Practice made simple
The reality of any organization’s supply base is that only a small percentage of suppliers represent the majority of the overall spend profile. Managing overall supply requires an understanding of the entire supplier base defining the unique differentiating value and risk contribution of each supplier beyond the individual spend profiles. 

This complex network of relationships requires a structured approach to engagement practices, aligned with the total value and risk associated with each individual supplier. These might include the suppliers’ innovation, sustainability and social impact. Procurement plays a critical role in shaping the organization’s supplier base through deep partnering with internal stakeholders who have responsibility for both the budget and the business outcomes associated with successful supplier partnering.
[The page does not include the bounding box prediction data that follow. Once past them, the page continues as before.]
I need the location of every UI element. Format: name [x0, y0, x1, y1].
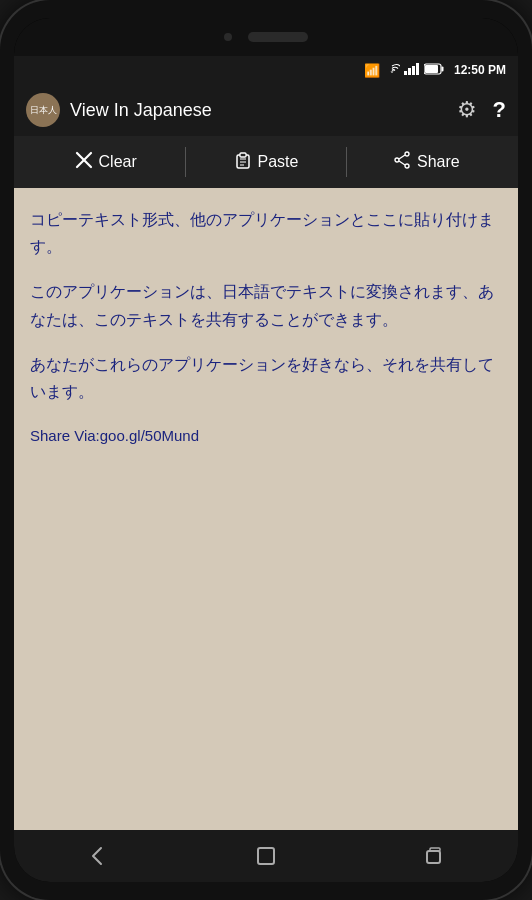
paragraph-3: あなたがこれらのアプリケーションを好きなら、それを共有しています。 [30, 351, 502, 405]
svg-point-16 [395, 158, 399, 162]
svg-line-18 [399, 161, 405, 165]
svg-rect-0 [404, 71, 407, 75]
recents-button[interactable] [409, 836, 459, 876]
share-label: Share [417, 153, 460, 171]
signal-icon [404, 63, 420, 77]
svg-rect-2 [412, 66, 415, 75]
phone-top-hardware [14, 18, 518, 56]
paste-icon [234, 151, 252, 174]
app-icon: 日本人 [26, 93, 60, 127]
help-icon[interactable]: ? [493, 97, 506, 123]
svg-point-15 [405, 164, 409, 168]
share-link: Share Via:goo.gl/50Mund [30, 423, 502, 449]
svg-line-17 [399, 155, 405, 159]
home-button[interactable] [241, 836, 291, 876]
phone-screen: 📶 [14, 18, 518, 882]
content-text: コピーテキスト形式、他のアプリケーションとここに貼り付けます。 このアプリケーシ… [30, 206, 502, 449]
svg-rect-21 [430, 848, 440, 851]
status-bar: 📶 [14, 56, 518, 84]
app-title: View In Japanese [70, 100, 447, 121]
share-icon [393, 151, 411, 174]
speaker [248, 32, 308, 42]
bottom-nav [14, 830, 518, 882]
paragraph-2: このアプリケーションは、日本語でテキストに変換されます、あなたは、このテキストを… [30, 278, 502, 332]
svg-rect-3 [416, 63, 419, 75]
svg-rect-6 [425, 65, 438, 73]
content-area: コピーテキスト形式、他のアプリケーションとここに貼り付けます。 このアプリケーシ… [14, 188, 518, 830]
paste-label: Paste [258, 153, 299, 171]
app-bar-actions: ⚙ ? [457, 97, 506, 123]
camera [224, 33, 232, 41]
back-button[interactable] [73, 836, 123, 876]
svg-rect-19 [258, 848, 274, 864]
app-bar: 日本人 View In Japanese ⚙ ? [14, 84, 518, 136]
paste-button[interactable]: Paste [186, 151, 345, 174]
action-toolbar: Clear Paste [14, 136, 518, 188]
svg-rect-1 [408, 68, 411, 75]
clear-label: Clear [99, 153, 137, 171]
svg-rect-5 [441, 67, 443, 72]
svg-rect-10 [240, 153, 246, 157]
phone-device: 📶 [0, 0, 532, 900]
status-time: 12:50 PM [454, 63, 506, 77]
svg-point-14 [405, 152, 409, 156]
bluetooth-icon: 📶 [364, 63, 380, 78]
settings-icon[interactable]: ⚙ [457, 97, 477, 123]
clear-icon [75, 151, 93, 174]
paragraph-1: コピーテキスト形式、他のアプリケーションとここに貼り付けます。 [30, 206, 502, 260]
battery-icon [424, 63, 444, 77]
status-icons: 📶 [364, 63, 506, 78]
share-button[interactable]: Share [347, 151, 506, 174]
wifi-icon [384, 63, 400, 78]
clear-button[interactable]: Clear [26, 151, 185, 174]
svg-rect-20 [427, 851, 440, 863]
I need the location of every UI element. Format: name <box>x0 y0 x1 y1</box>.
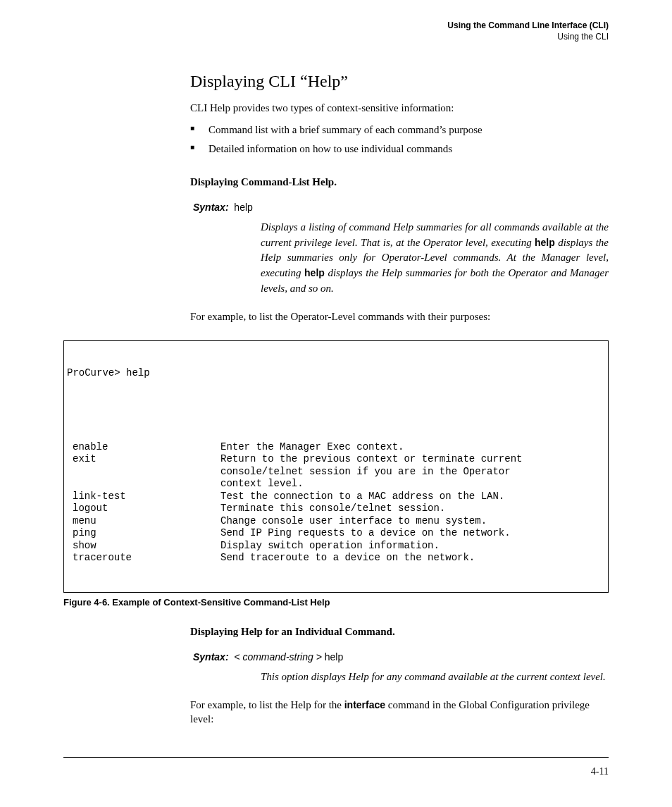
figure-caption: Figure 4-6. Example of Context-Sensitive… <box>63 597 609 608</box>
terminal-output: ProCurve> help enableEnter the Manager E… <box>63 340 609 593</box>
terminal-desc: Display switch operation information. <box>220 540 605 553</box>
keyword: help <box>535 237 555 248</box>
footer-rule <box>63 757 609 758</box>
syntax-arg: < command-string > <box>234 651 322 663</box>
terminal-desc: Send IP Ping requests to a device on the… <box>220 527 605 540</box>
terminal-row: menuChange console user interface to men… <box>67 515 605 528</box>
terminal-cmd: exit <box>67 453 220 466</box>
terminal-cmd: menu <box>67 515 220 528</box>
syntax-block-1: Syntax: help <box>193 202 609 213</box>
example-lead-2: For example, to list the Help for the in… <box>190 698 609 727</box>
bullet-item: Command list with a brief summary of eac… <box>190 123 609 137</box>
running-head-line1: Using the Command Line Interface (CLI) <box>63 20 609 31</box>
bullet-list: Command list with a brief summary of eac… <box>190 123 609 156</box>
syntax-value: help <box>234 202 252 213</box>
main-content: Displaying CLI “Help” CLI Help provides … <box>190 72 609 324</box>
lower-content: Displaying Help for an Individual Comman… <box>190 624 609 727</box>
terminal-row: logoutTerminate this console/telnet sess… <box>67 503 605 515</box>
syntax-label: Syntax: <box>193 202 229 213</box>
page: Using the Command Line Interface (CLI) U… <box>0 0 672 807</box>
description-1: Displays a listing of command Help summa… <box>261 220 609 297</box>
bullet-item: Detailed information on how to use indiv… <box>190 142 609 156</box>
terminal-desc: Return to the previous context or termin… <box>220 453 605 466</box>
terminal-cmd <box>67 478 220 491</box>
terminal-cmd <box>67 466 220 479</box>
terminal-desc: Change console user interface to menu sy… <box>220 515 605 528</box>
text: For example, to list the Help for the <box>190 699 344 710</box>
terminal-row: link-testTest the connection to a MAC ad… <box>67 491 605 503</box>
section-title: Displaying CLI “Help” <box>190 72 609 91</box>
subheading-2: Displaying Help for an Individual Comman… <box>190 624 609 639</box>
terminal-cmd: traceroute <box>67 552 220 565</box>
terminal-row: context level. <box>67 478 605 491</box>
description-2: This option displays Help for any comman… <box>261 670 609 685</box>
syntax-label: Syntax: <box>193 651 229 663</box>
terminal-row: pingSend IP Ping requests to a device on… <box>67 527 605 540</box>
intro-text: CLI Help provides two types of context-s… <box>190 101 609 115</box>
terminal-row: console/telnet session if you are in the… <box>67 466 605 479</box>
terminal-desc: context level. <box>220 478 605 491</box>
terminal-cmd: logout <box>67 503 220 515</box>
terminal-prompt: ProCurve> help <box>67 367 150 380</box>
terminal-desc: Test the connection to a MAC address on … <box>220 491 605 503</box>
terminal-desc: Send traceroute to a device on the netwo… <box>220 552 605 565</box>
terminal-row: exitReturn to the previous context or te… <box>67 453 605 466</box>
terminal-desc: Terminate this console/telnet session. <box>220 503 605 515</box>
terminal-cmd: ping <box>67 527 220 540</box>
syntax-block-2: Syntax: < command-string > help <box>193 651 609 663</box>
terminal-cmd: link-test <box>67 491 220 503</box>
keyword: help <box>304 267 325 278</box>
terminal-cmd: show <box>67 540 220 553</box>
keyword: interface <box>344 699 385 710</box>
example-lead-1: For example, to list the Operator-Level … <box>190 309 609 324</box>
terminal-desc: console/telnet session if you are in the… <box>220 466 605 479</box>
page-number: 4-11 <box>591 766 609 777</box>
subheading-1: Displaying Command-List Help. <box>190 175 609 189</box>
terminal-row: enableEnter the Manager Exec context. <box>67 441 605 454</box>
running-head: Using the Command Line Interface (CLI) U… <box>63 20 609 42</box>
terminal-cmd: enable <box>67 441 220 454</box>
syntax-value: help <box>325 651 343 663</box>
terminal-row: tracerouteSend traceroute to a device on… <box>67 552 605 565</box>
terminal-desc: Enter the Manager Exec context. <box>220 441 605 454</box>
terminal-row: showDisplay switch operation information… <box>67 540 605 553</box>
running-head-line2: Using the CLI <box>63 31 609 42</box>
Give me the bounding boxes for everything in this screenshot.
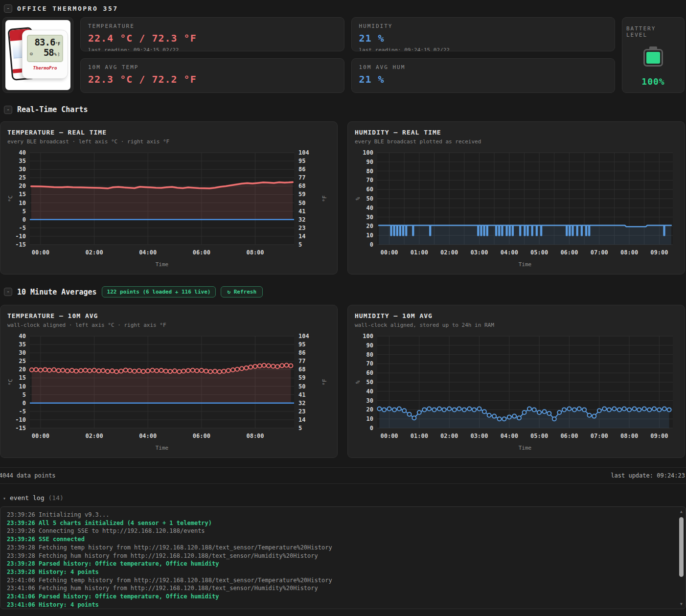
svg-text:50: 50	[298, 200, 305, 206]
svg-text:104: 104	[298, 149, 309, 156]
svg-text:02:00: 02:00	[86, 249, 103, 256]
svg-text:30: 30	[366, 397, 373, 404]
svg-text:-10: -10	[15, 416, 26, 423]
svg-text:100: 100	[363, 149, 373, 156]
svg-text:09:00: 09:00	[650, 433, 668, 439]
svg-text:90: 90	[366, 159, 373, 165]
humidity-label: HUMIDITY	[359, 23, 608, 29]
svg-text:-5: -5	[19, 408, 26, 415]
bluetooth-icon: ᛒ	[58, 52, 60, 57]
svg-text:15: 15	[19, 374, 26, 381]
avg-temp-label: 10M AVG TEMP	[88, 64, 337, 70]
eventlog-box: 23:39:26 Initializing v9.3...23:39:26 Al…	[0, 506, 686, 609]
battery-value: 100%	[641, 76, 664, 87]
svg-text:Time: Time	[156, 261, 169, 268]
log-line: 23:39:26 Initializing v9.3...	[7, 511, 675, 519]
svg-text:14: 14	[298, 233, 305, 240]
temperature-last-reading: last reading: 09:24:15 02/22	[88, 47, 337, 51]
temp-realtime-chart: 40104359530862577206815591050541032-523-…	[7, 149, 330, 269]
averages-section-title: 10 Minute Averages	[17, 288, 97, 297]
hum-realtime-chart: 100908070605040302010000:0001:0002:0003:…	[355, 149, 678, 269]
svg-text:59: 59	[298, 374, 305, 381]
refresh-button[interactable]: ↻ Refresh	[221, 286, 263, 297]
svg-text:06:00: 06:00	[560, 249, 578, 256]
svg-text:05:00: 05:00	[530, 249, 548, 256]
realtime-section-header: - Real-Time Charts	[4, 105, 682, 114]
scrollbar-thumb[interactable]	[679, 517, 684, 577]
svg-text:00:00: 00:00	[380, 433, 398, 439]
status-bar: 4044 data points last update: 09:24:23	[0, 467, 686, 484]
svg-text:08:00: 08:00	[620, 249, 638, 256]
log-line: 23:39:28 History: 4 points	[7, 568, 675, 576]
app-header: - OFFICE THERMOPRO 357	[0, 0, 686, 13]
svg-text:06:00: 06:00	[193, 433, 210, 439]
svg-text:20: 20	[19, 366, 26, 373]
log-line: 23:39:28 Parsed history: Office temperat…	[7, 560, 675, 568]
log-line: 23:39:28 Fetching temp history from http…	[7, 544, 675, 552]
svg-text:07:00: 07:00	[591, 433, 608, 439]
svg-text:70: 70	[366, 177, 373, 183]
device-photo: 83.6 °F ☺ 58 % ᛒ ThermoPro	[5, 20, 70, 90]
scroll-down-icon[interactable]: ▼	[678, 602, 685, 606]
svg-text:30: 30	[366, 214, 373, 221]
humidity-card: HUMIDITY 21 % last reading: 09:24:15 02/…	[351, 17, 616, 51]
svg-text:50: 50	[298, 383, 305, 390]
svg-text:00:00: 00:00	[32, 249, 49, 256]
temperature-value: 22.4 °C / 72.3 °F	[88, 32, 337, 44]
hum-avg-card: HUMIDITY — 10M AVG wall-clock aligned, s…	[347, 305, 685, 458]
svg-text:09:00: 09:00	[650, 249, 668, 256]
header-collapse-button[interactable]: -	[4, 4, 12, 13]
page-title: OFFICE THERMOPRO 357	[17, 5, 118, 12]
device-photo-card: 83.6 °F ☺ 58 % ᛒ ThermoPro	[2, 17, 73, 93]
eventlog-title: event log	[10, 494, 44, 502]
svg-text:15: 15	[19, 191, 26, 198]
avg-hum-label: 10M AVG HUM	[359, 64, 608, 70]
svg-text:04:00: 04:00	[139, 249, 157, 256]
log-line: 23:39:26 All 5 charts initialized (4 sen…	[7, 519, 675, 527]
temp-avg-subtitle: wall-clock aligned · left axis °C · righ…	[7, 322, 330, 328]
svg-text:35: 35	[19, 341, 26, 348]
svg-text:40: 40	[366, 205, 373, 211]
svg-text:86: 86	[298, 349, 305, 356]
svg-text:100: 100	[363, 333, 373, 340]
temp-realtime-title: TEMPERATURE — REAL TIME	[7, 129, 330, 136]
temp-avg-chart: 40104359530862577206815591050541032-523-…	[7, 332, 330, 453]
svg-text:0: 0	[370, 425, 373, 432]
svg-text:80: 80	[366, 351, 373, 358]
avg-temp-value: 22.3 °C / 72.2 °F	[88, 73, 337, 85]
temp-avg-title: TEMPERATURE — 10M AVG	[7, 312, 330, 319]
svg-text:68: 68	[298, 183, 305, 189]
svg-text:04:00: 04:00	[501, 433, 518, 439]
lcd-hum-value: 58	[44, 47, 54, 58]
svg-text:02:00: 02:00	[86, 433, 103, 439]
humidity-value: 21 %	[359, 32, 608, 44]
svg-text:23: 23	[298, 225, 305, 231]
svg-text:Time: Time	[519, 261, 532, 268]
data-points-count: 4044 data points	[0, 472, 56, 479]
average-charts-row: TEMPERATURE — 10M AVG wall-clock aligned…	[0, 305, 686, 458]
svg-text:20: 20	[366, 406, 373, 413]
last-update: last update: 09:24:23	[611, 472, 685, 479]
svg-text:%: %	[355, 197, 361, 200]
scroll-up-icon[interactable]: ▲	[678, 509, 685, 514]
svg-text:06:00: 06:00	[193, 249, 210, 256]
temp-realtime-card: TEMPERATURE — REAL TIME every BLE broadc…	[0, 121, 338, 274]
eventlog-scrollbar[interactable]: ▲ ▼	[678, 507, 685, 608]
svg-text:41: 41	[298, 208, 305, 215]
log-line: 23:39:26 Connecting SSE to http://192.16…	[7, 527, 675, 535]
log-line: 23:41:06 Fetching temp history from http…	[7, 576, 675, 585]
hum-avg-chart: 100908070605040302010000:0001:0002:0003:…	[355, 332, 678, 453]
svg-text:08:00: 08:00	[620, 433, 638, 439]
svg-text:35: 35	[19, 158, 26, 164]
hum-avg-subtitle: wall-clock aligned, stored up to 24h in …	[355, 322, 678, 328]
averages-collapse-button[interactable]: -	[4, 288, 12, 296]
svg-text:5: 5	[23, 208, 26, 215]
chevron-down-icon[interactable]: ▾	[3, 496, 6, 501]
realtime-collapse-button[interactable]: -	[4, 106, 12, 114]
svg-text:06:00: 06:00	[560, 433, 578, 439]
eventlog-header[interactable]: ▾ event log (14)	[3, 494, 686, 502]
lcd-hum-unit: %	[54, 52, 57, 57]
eventlog-lines: 23:39:26 Initializing v9.3...23:39:26 Al…	[7, 511, 675, 609]
svg-text:70: 70	[366, 360, 373, 367]
thermometer-image: 83.6 °F ☺ 58 % ᛒ ThermoPro	[22, 30, 68, 79]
Coming out of the pandemic, business leaders face a more difficult environment than ever, and those that rebalance their investments across customers, employees and their relationships with suppliers will be the winners. Procurement’s value today and in the future will be measured by their ability to create an external supplier business environment supported by a real time digital infrastructure, enabling fast, easy access to the approved and vetted supplier base for the internal budget owners.

Success is achieved by creating simplicity through well-defined and governed buying channels, where immediate internal employee needs can be satisfied with the optimal supplier. The real pivot is moving the procurement or buying function from a transactional partner (“Get me the best price!”) to a more strategic partner (“Help me build a network of suppliers that drive value”).  More importantly, procurement’s main role is to elevate overall organizational competencies in SRM throughout the entire engagement cycle, unleashing and fully leveraging the strategic value of the supplier base across the entire enterprise.

Leadership perspectives
In pre-pandemic times, board level reviews of the supply chain and the supplier environment were few and infrequent. Most organizations focused solely on cost management strategies, with additional ad-hoc activity in emergency disruption reviews.

The convergence of several significant disruptors - customer digital evolution, the global pandemic, the pivot towards greater ESG responsibilities and the unpredictability of the global macro environment - has elevated the importance of strong external management competencies in supply management at all levels of the organization. 

Successful leaders in supply management and procurement will need to deliver value in three dimensions, adding innovation and ESG to cost management. The best and most valued supply management leaders in this digital era will add the ability to drive strong organization-wide competencies and practices to source, and curate and execute innovation with excellence at speed and scale.

They will advance the organization’s digital literacy and will lead external, public efforts that protect and enhance the organization’s reputation through ESG strategies that are commensurate with customer, employee base and investor expectations. Board level knowledge and expertise in supply chain management is mandatory for future-ready organizations.

Perhaps most important, investors will require greater transparency for these practices and the board must ensure that exceptional leaders are in place that can deliver growth through excellence in supplier collaboration and enterprise-wide execution.

About the author: Len DeCandia is the former chief procurement officer for Johnson & Johnson, where he spent 22 years in a variety of positions. In addition, he was CPO and a senior vice president at Estee Lauder from 2009 to 2014, and senior vice president, supply chain management at AmerisourceBergen from 2004 to 2008. DeCandia is also the founding chair of the Rutgers University Center for Supply Chain Management.